PALEMBANG//Mediainfopol.com/    Polda Sumatera Selatan menegaskan sikap tanpa kompromi terhadap kejahatan narkotika. Sebanyak 8.282 gram sabu dan 770 butir ekstasi hasil pengungkapan periode November 2025 hingga Januari 2026 dimusnahkan di Mapolrestabes Palembang, Selasa (24/2/2026).

Pemusnahan yang dipimpin langsung Kapolda Sumsel Irjen Pol Dr. Sandi Nugroho, S.I.K., S.H., M.Hum., ini menjadi penanda eskalasi serius perang terhadap narkoba di wilayah Sumsel—terutama setelah terungkap indikasi kuat keterlibatan jaringan lintas negara.

Turut hadir Direktur Reserse Narkoba Polda Sumsel Kombes Pol Yulian Perdana, Direktur Binmas Kombes Pol Hari Purnomo, serta Kabid Humas Kombes Pol Nandang Mu’min Wijaya.

Perkara ini berkembang signifikan setelah aparat mengamankan dua warga negara asing asal Malaysia yang diduga berperan dalam mata rantai distribusi narkotika. Penangkapan tersebut membuka dugaan bahwa Sumatera Selatan tidak lagi sekadar wilayah perlintasan, tetapi mulai dipetakan sebagai pasar potensial sindikat internasional.

Penyidik juga menemukan pola baru peredaran narkotika berbentuk cartridge vape yang mengandung THC dan Etomidate. Dari temuan awal 17 cartridge, pengembangan kasus mengungkap total 91 cartridge siap edar.

Modus ini dinilai sebagai bentuk adaptasi sindikat terhadap tren konsumsi generasi muda—dikemas modern, praktis, dan sulit dikenali sebagai narkotika konvensional. Aparat menilai pola ini sebagai ancaman serius karena menyasar segmen usia produktif dengan pendekatan terselubung.

Berdasarkan estimasi kepolisian, total barang bukti yang dimusnahkan berpotensi menyelamatkan sekitar 66.000 jiwa dari penyalahgunaan narkotika. Angka tersebut menggambarkan skala ancaman yang berhasil ditekan dalam satu periode pengungkapan.

Kapolda Sumsel Irjen Pol Sandi Nugroho menegaskan bahwa peredaran narkotika lintas negara merupakan kejahatan terorganisir yang menyerang masa depan bangsa.

“Ini bukan kejahatan biasa. Ini kejahatan terstruktur dan lintas batas. Polda Sumsel menyatakan perang total terhadap narkoba. Tidak ada ruang kompromi bagi jaringan internasional yang mencoba menjadikan wilayah ini sebagai pasar maupun jalur distribusi,” tegasnya.

Kapolrestabes Palembang Kombes Pol Sonny Mahar Budi Adityawan menekankan bahwa penindakan tidak berhenti pada kurir atau pelaku lapangan. Penyidikan akan diarahkan hingga ke aktor intelektual dan pengendali utama jaringan.

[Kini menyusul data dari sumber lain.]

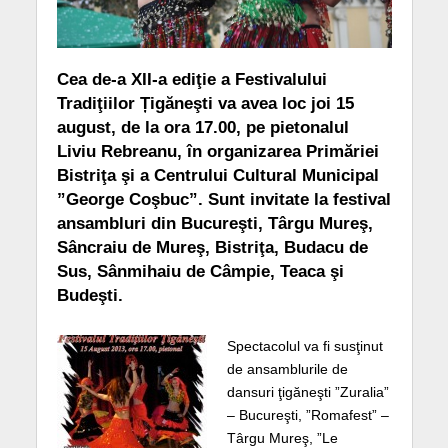
Cea de-a XII-a ediţie a Festivalului
Tradiţiilor Țigăneşti va avea loc joi 15
august, de la ora 17.00, pe pietonalul
Liviu Rebreanu, în organizarea Primăriei
Bistriţa şi a Centrului Cultural Municipal
”George Coşbuc”. Sunt invitate la festival
ansambluri din Bucureşti, Târgu Mureş,
Sâncraiu de Mureş, Bistriţa, Budacu de
Sus, Sânmihaiu de Câmpie, Teaca şi
Budeşti.
Spectacolul va fi susţinut
de ansamblurile de
dansuri ţigăneşti ”Zuralia”
– Bucureşti, ”Romafest” –
Târgu Mureş, ”Le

“Kami akan telusuri aliran barang dan aliran dana. Jika ada pengendali di luar negeri, akan kami koordinasikan melalui jalur kerja sama internasional. Tidak ada toleransi bagi bandar maupun fasilitator,” ujarnya.

Sebagai langkah strategis, kepolisian memperkuat patroli siber untuk memantau transaksi digital, memperketat pengawasan jalur distribusi darat dan perairan, serta meningkatkan sinergi dengan instansi terkait.

Pemusnahan ini bukan sekadar agenda rutin, melainkan pesan terbuka bahwa Sumatera Selatan bukan wilayah aman bagi sindikat narkotika.

Polda Sumsel memastikan langkah pemberantasan dilakukan secara sistematis, terukur, dan berkelanjutan sebagai bagian dari komitmen nasional memutus mata rantai peredaran narkoba.

Perang terhadap narkotika, tegas Kapolda, bukan slogan. Ini adalah pertaruhan masa depan generasi bangsa.